Development of adipose tissue is a complex process involving adipogenesis, angiogenesis and proteolytic remodeling of the extracellular matrix. The matrix metalloproteinase (MMP) system plays an important role in these processes.

OBJECTIVE:

To establish a functional role of gelatinase A (MMP-2) in the development of adipose tissue.

METHODS:

Mice with genetic deficiency in gelatinase A (MMP-2(-/-)) and their wild-type littermates (MMP-2(+/+)), as well as wild-type mice treated with a gelatinase inhibitor, were kept on a high-fat diet (HFD) for 15 weeks, and this was followed by analysis of weight and composition of the fat pads.

RESULTS:

MMP-2(-/-) mice gained significantly (P < 0.05) less weight on the HFD than MMP-2(+/+) mice, resulting in lower body weights (P < 0.0005).

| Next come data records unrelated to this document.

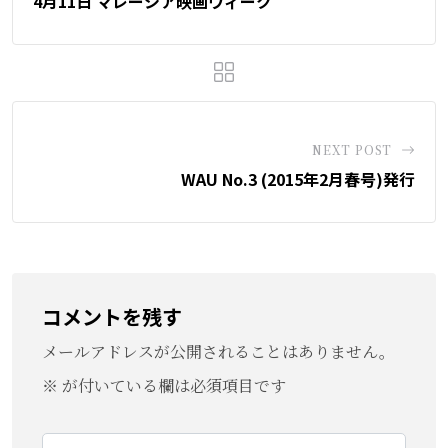
4月11日 マレーシア映画ウィーク
NEXT POST
WAU No.3 (2015年2月春号)発行
コメントを残す
メールアドレスが公開されることはありません。
※
が付いている欄は必須項目です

The weights of the isolated subcutaneous and gonadal adipose tissues were also significantly lower (P < 0.005 and P < 0.0005, respectively). Immunohistochemical analysis revealed significant (P < 0.05) adipocyte hypotrophy in both fat pads. Treatment of wild-type mice with the gelatinase inhibitor Tolylsam resulted in an approximately 15% reduction of body weight (P < 0.0001) and significantly lower subcutaneous and gonadal adipose tissue mass, associated with adipose hypotrophy (all P < 0.0001).

CONCLUSION:

Deficiency of MMP-2 impairs adipose tissue development in mice by contributing to adipocyte hypotrophy.